What to do:
Reproduce each entry exactly as it reads. Leave the images out.

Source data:
# # # #
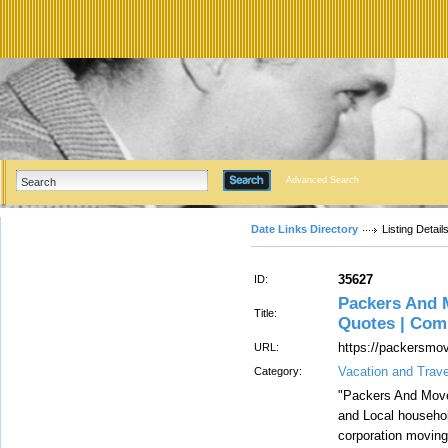
Advanced Search
Date Links Directory
Listing Detail
35627
ID:
Packers And 
Title:
Quotes | Com
https://packersmov
URL:
Vacation and Trave
Category:
"Packers And Move
and Local househol
corporation moving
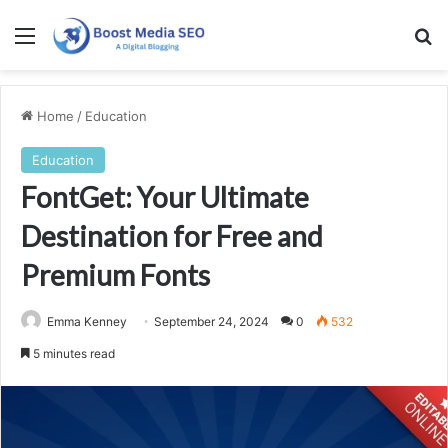
Menu
Se
Home
/
Education
Education
FontGet: Your Ultimate
Destination for Free and
Premium Fonts
Emma Kenney
September 24, 2024
0
532
5 minutes read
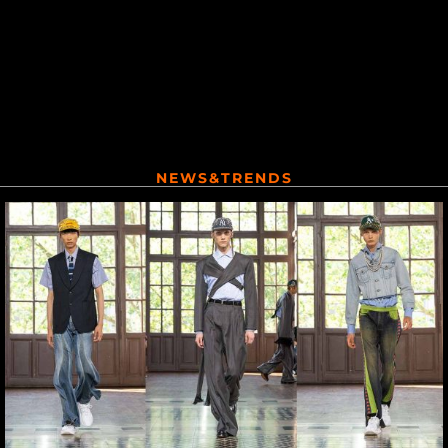
NEWS&TRENDS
# # # #
Your solution:
Advanced Search
Date Links Directory
Listing Detail
35627
ID:
Packers And 
Title:
Quotes | Com
https://packersmov
URL:
Vacation and Trave
Category:
"Packers And Move
and Local househol
corporation moving
Menu
Se
Home
/
Education
Education
FontGet: Your Ultimate
Destination for Free and
Premium Fonts
Emma Kenney
September 24, 2024
0
532
5 minutes read
NEWS&TRENDS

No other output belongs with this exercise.